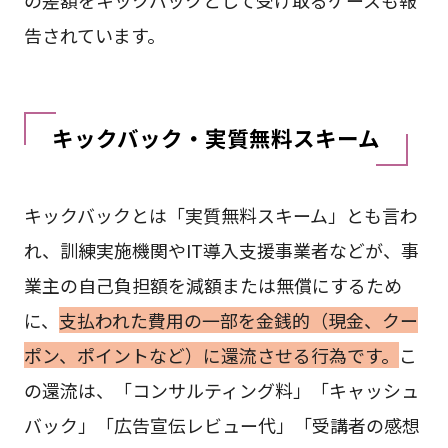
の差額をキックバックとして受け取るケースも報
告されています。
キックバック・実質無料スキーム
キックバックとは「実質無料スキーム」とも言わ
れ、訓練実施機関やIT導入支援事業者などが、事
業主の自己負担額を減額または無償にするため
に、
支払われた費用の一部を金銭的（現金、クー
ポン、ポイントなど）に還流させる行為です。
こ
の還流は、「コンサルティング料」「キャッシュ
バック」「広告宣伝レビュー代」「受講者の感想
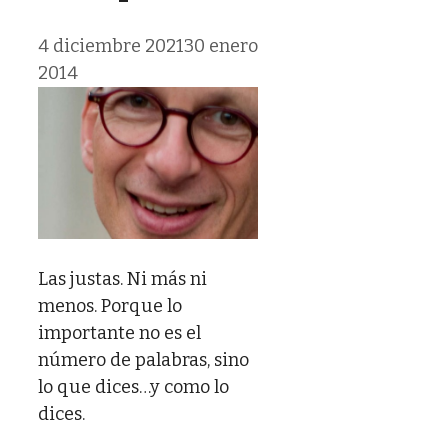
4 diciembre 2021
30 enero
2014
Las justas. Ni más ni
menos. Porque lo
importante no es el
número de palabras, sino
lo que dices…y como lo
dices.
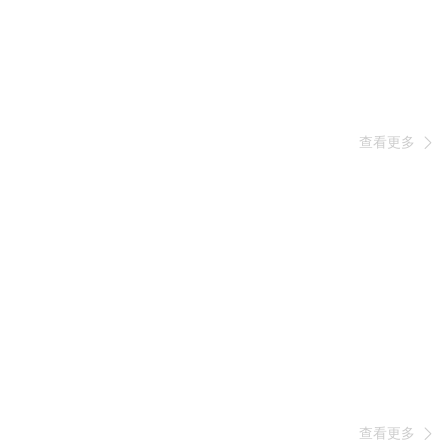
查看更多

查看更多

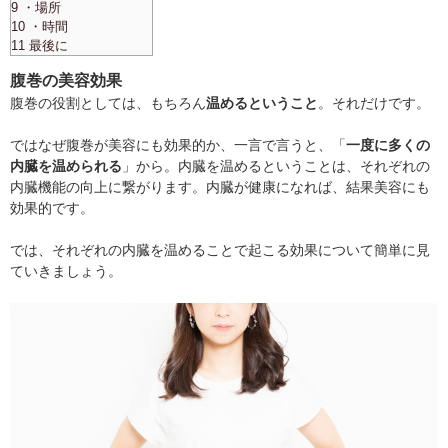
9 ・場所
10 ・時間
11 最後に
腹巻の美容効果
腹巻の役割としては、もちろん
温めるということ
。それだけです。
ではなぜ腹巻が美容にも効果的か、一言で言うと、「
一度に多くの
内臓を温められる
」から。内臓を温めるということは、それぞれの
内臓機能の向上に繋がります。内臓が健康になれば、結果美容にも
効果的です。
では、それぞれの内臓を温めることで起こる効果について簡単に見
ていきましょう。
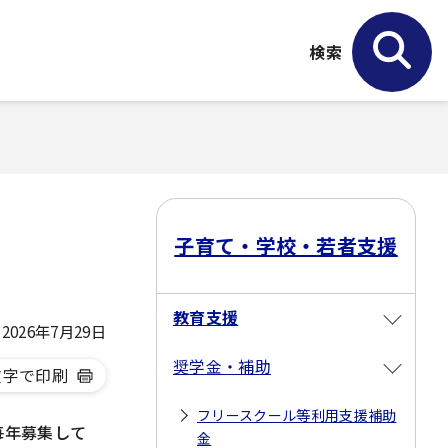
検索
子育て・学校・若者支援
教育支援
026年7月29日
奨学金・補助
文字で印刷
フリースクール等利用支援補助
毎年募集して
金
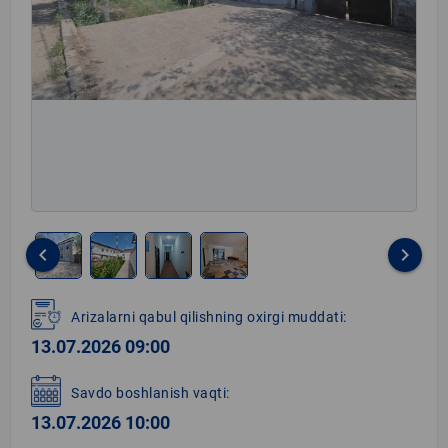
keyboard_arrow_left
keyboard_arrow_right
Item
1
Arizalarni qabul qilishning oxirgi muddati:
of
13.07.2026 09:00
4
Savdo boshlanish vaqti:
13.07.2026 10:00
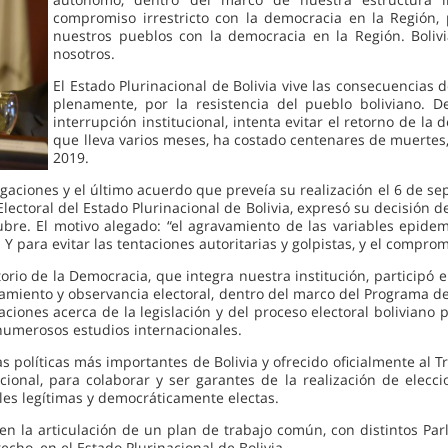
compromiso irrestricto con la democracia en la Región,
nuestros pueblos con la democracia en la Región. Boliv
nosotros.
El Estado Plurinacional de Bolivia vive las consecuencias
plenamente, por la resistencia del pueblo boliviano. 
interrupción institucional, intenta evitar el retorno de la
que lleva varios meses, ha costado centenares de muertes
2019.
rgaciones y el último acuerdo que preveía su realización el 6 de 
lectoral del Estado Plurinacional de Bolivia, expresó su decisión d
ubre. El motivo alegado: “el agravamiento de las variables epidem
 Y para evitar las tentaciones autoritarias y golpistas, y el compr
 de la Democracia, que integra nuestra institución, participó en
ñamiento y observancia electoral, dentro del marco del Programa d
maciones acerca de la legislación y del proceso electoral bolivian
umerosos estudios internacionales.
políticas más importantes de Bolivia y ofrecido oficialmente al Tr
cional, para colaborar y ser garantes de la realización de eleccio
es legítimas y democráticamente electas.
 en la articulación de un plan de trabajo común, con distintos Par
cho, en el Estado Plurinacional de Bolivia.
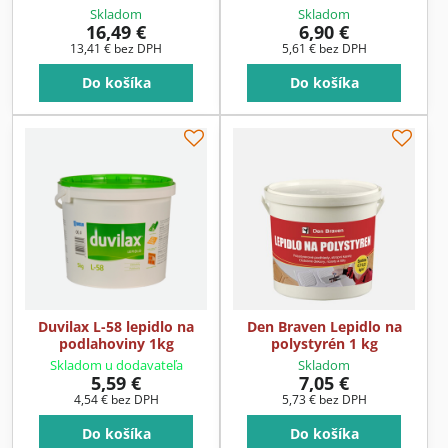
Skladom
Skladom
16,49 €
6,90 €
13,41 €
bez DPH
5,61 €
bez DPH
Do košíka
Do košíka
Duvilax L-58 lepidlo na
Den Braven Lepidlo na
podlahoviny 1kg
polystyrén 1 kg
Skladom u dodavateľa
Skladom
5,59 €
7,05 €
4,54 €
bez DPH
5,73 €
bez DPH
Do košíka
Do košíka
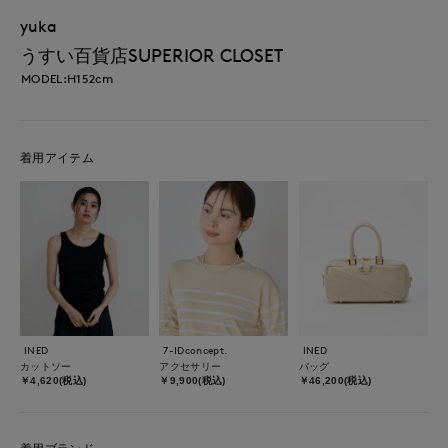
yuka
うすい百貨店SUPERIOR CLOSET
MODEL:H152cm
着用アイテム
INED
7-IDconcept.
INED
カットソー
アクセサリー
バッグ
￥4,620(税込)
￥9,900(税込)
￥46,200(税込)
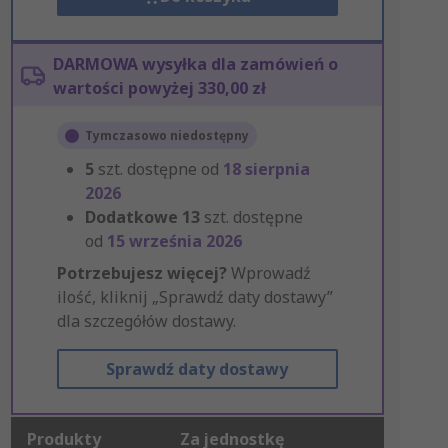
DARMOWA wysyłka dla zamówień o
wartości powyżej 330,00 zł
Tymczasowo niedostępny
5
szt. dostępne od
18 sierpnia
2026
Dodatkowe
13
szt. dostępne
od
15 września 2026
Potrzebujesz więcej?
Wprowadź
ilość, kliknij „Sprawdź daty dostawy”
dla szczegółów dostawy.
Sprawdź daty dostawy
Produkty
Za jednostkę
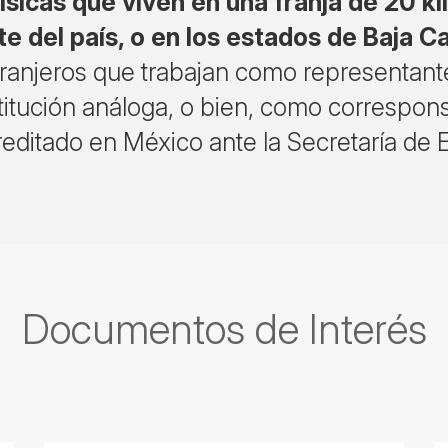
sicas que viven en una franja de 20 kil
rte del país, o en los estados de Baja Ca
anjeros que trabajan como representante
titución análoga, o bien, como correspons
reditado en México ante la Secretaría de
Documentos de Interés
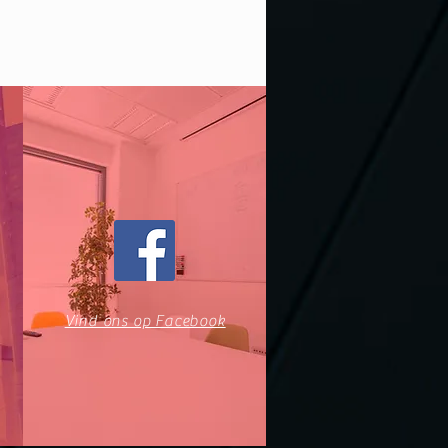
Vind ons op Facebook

● PROBLEM TO SOLVE
The listing above must be repeated exactly, apart from the pictures.

● SOLUTION
の差額をキックバックとして受け取るケースも報
告されています。
キックバック・実質無料スキーム
キックバックとは「実質無料スキーム」とも言わ
れ、訓練実施機関やIT導入支援事業者などが、事
業主の自己負担額を減額または無償にするため
に、
支払われた費用の一部を金銭的（現金、クー
ポン、ポイントなど）に還流させる行為です。
こ
の還流は、「コンサルティング料」「キャッシュ
バック」「広告宣伝レビュー代」「受講者の感想
4 diciembre 2021
30 enero
2014
Las justas. Ni más ni
menos. Porque lo
importante no es el
número de palabras, sino
lo que dices…y como lo
dices.
查看更多

查看更多

9 ・場所
10 ・時間
11 最後に
腹巻の美容効果
腹巻の役割としては、もちろん
温めるということ
。それだけです。
ではなぜ腹巻が美容にも効果的か、一言で言うと、「
一度に多くの
内臓を温められる
」から。内臓を温めるということは、それぞれの
内臓機能の向上に繋がります。内臓が健康になれば、結果美容にも
効果的です。
では、それぞれの内臓を温めることで起こる効果について簡単に見
ていきましょう。
検索
子育て・学校・若者支援
教育支援
026年7月29日
奨学金・補助
文字で印刷
フリースクール等利用支援補助
毎年募集して
金
keyboard_arrow_left
keyboard_arrow_right
Item
1
Arizalarni qabul qilishning oxirgi muddati:
of
13.07.2026 09:00
4
Savdo boshlanish vaqti:
13.07.2026 10:00
compromiso irrestricto con la democracia en la Región,
nuestros pueblos con la democracia en la Región. Boliv
nosotros.
El Estado Plurinacional de Bolivia vive las consecuencias
plenamente, por la resistencia del pueblo boliviano. 
interrupción institucional, intenta evitar el retorno de la
que lleva varios meses, ha costado centenares de muertes
2019.
rgaciones y el último acuerdo que preveía su realización el 6 de 
lectoral del Estado Plurinacional de Bolivia, expresó su decisión d
ubre. El motivo alegado: “el agravamiento de las variables epidem
 Y para evitar las tentaciones autoritarias y golpistas, y el compr
 de la Democracia, que integra nuestra institución, participó en
ñamiento y observancia electoral, dentro del marco del Programa d
maciones acerca de la legislación y del proceso electoral bolivian
umerosos estudios internacionales.
políticas más importantes de Bolivia y ofrecido oficialmente al Tr
cional, para colaborar y ser garantes de la realización de eleccio
es legítimas y democráticamente electas.
 en la articulación de un plan de trabajo común, con distintos Par
cho, en el Estado Plurinacional de Bolivia.
Skladom
Skladom
16,49 €
6,90 €
13,41 €
bez DPH
5,61 €
bez DPH
Do košíka
Do košíka
Duvilax L-58 lepidlo na
Den Braven Lepidlo na
podlahoviny 1kg
polystyrén 1 kg
Skladom u dodavateľa
Skladom
5,59 €
7,05 €
4,54 €
bez DPH
5,73 €
bez DPH
Do košíka
Do košíka
yuka
うすい百貨店SUPERIOR CLOSET
MODEL:H152cm
着用アイテム
INED
7-IDconcept.
INED
カットソー
アクセサリー
バッグ
￥4,620(税込)
￥9,900(税込)
￥46,200(税込)
DARMOWA wysyłka dla zamówień o
wartości powyżej 330,00 zł
Tymczasowo niedostępny
5
szt. dostępne od
18 sierpnia
2026
Dodatkowe
13
szt. dostępne
od
15 września 2026
Potrzebujesz więcej?
Wprowadź
ilość, kliknij „Sprawdź daty dostawy”
dla szczegółów dostawy.
Sprawdź daty dostawy
Produkty
Za jednostkę
sicas que viven en una franja de 20 kil
rte del país, o en los estados de Baja Ca
anjeros que trabajan como representante
titución análoga, o bien, como correspons
reditado en México ante la Secretaría de
Documentos de Interés
Vind ons op Facebook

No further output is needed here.